(Material provided Opens)

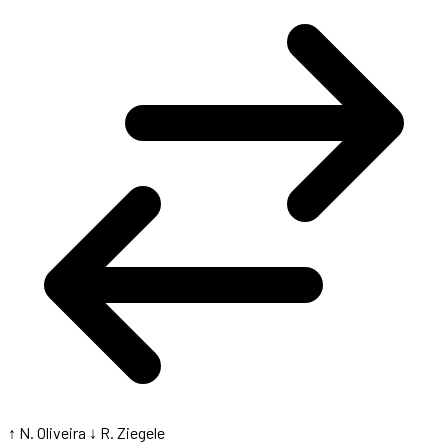
↑ N. Oliveira
↓ R. Ziegele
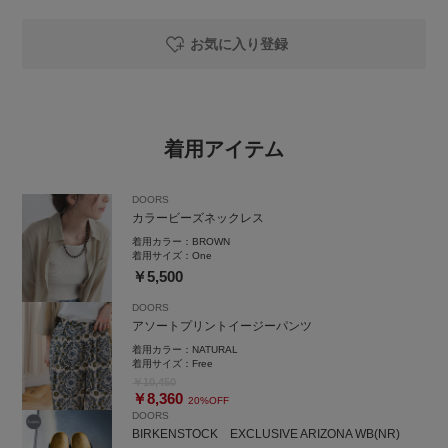
お気に入り登録
着用アイテム
DOORS
カラービーズネックレス
着用カラー：
BROWN
着用サイズ：
One
￥5,500
DOORS
アソートプリントイージーパンツ
着用カラー：
NATURAL
着用サイズ：
Free
￥10,450
￥8,360
20%OFF
DOORS
BIRKENSTOCK EXCLUSIVE ARIZONA WB(NR)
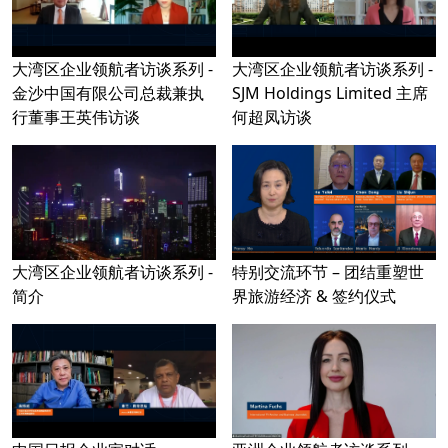
大湾区企业领航者访谈系列 -
大湾区企业领航者访谈系列 -
金沙中国有限公司总裁兼执
SJM Holdings Limited 主席
行董事王英伟访谈
何超凤访谈
大湾区企业领航者访谈系列 -
特别交流环节 – 团结重塑世
简介
界旅游经济 & 签约仪式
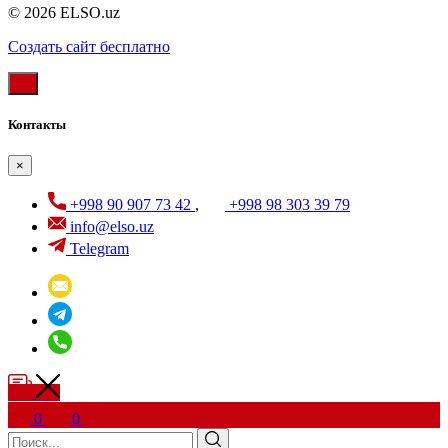
© 2026 ELSO.uz
Создать cайт бесплатно
Контакты
×
+998 90 907 73 42
,
+998 98 303 39 79
info@elso.uz
Telegram
0
0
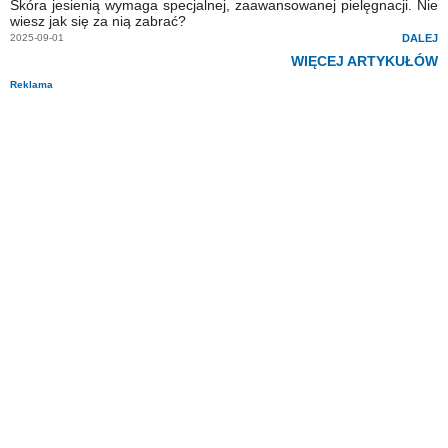
Skóra jesienią wymaga specjalnej, zaawansowanej pielęgnacji. Nie
wiesz jak się za nią zabrać?
2025-09-01
DALEJ
WIĘCEJ ARTYKUŁÓW
Reklama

(Material provided Closes)

** Requirement **
Your answer must restate the entries word for word and contain no pictures.

** Response **
↑ N. Oliveira
↓ R. Ziegele
お気に入り登録
着用アイテム
DOORS
カラービーズネックレス
着用カラー：
BROWN
着用サイズ：
One
￥5,500
DOORS
アソートプリントイージーパンツ
着用カラー：
NATURAL
着用サイズ：
Free
￥10,450
￥8,360
20%OFF
DOORS
BIRKENSTOCK EXCLUSIVE ARIZONA WB(NR)
大湾区企业领航者访谈系列 -
大湾区企业领航者访谈系列 -
金沙中国有限公司总裁兼执
SJM Holdings Limited 主席
行董事王英伟访谈
何超凤访谈
大湾区企业领航者访谈系列 -
特别交流环节 – 团结重塑世
简介
界旅游经济 & 签约仪式
© 2026 ELSO.uz
Создать cайт бесплатно
Контакты
×
+998 90 907 73 42
,
+998 98 303 39 79
info@elso.uz
Telegram
0
0
Skóra jesienią wymaga specjalnej, zaawansowanej pielęgnacji. Nie
wiesz jak się za nią zabrać?
2025-09-01
DALEJ
WIĘCEJ ARTYKUŁÓW
Reklama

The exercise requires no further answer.